• Problem description: Every line of the records below that holds the word "wody" should be copied out.

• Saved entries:

▬▬▬▬▬▬

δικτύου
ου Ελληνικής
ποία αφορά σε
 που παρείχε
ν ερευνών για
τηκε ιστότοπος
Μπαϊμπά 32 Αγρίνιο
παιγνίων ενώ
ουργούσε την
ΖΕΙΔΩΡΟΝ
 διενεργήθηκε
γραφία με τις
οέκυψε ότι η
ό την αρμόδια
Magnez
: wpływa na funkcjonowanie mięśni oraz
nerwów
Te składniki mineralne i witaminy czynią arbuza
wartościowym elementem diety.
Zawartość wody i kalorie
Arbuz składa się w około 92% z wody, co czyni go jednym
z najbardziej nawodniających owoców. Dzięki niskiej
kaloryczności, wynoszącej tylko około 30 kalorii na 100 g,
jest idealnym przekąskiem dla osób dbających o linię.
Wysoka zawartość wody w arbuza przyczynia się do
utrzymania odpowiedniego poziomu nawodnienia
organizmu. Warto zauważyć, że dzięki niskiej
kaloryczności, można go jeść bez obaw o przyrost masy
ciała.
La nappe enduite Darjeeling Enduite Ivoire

▬▬▬▬▬▬

• Written answer:
Zawartość wody i kalorie
Arbuz składa się w około 92% z wody, co czyni go jednym
Wysoka zawartość wody w arbuza przyczynia się do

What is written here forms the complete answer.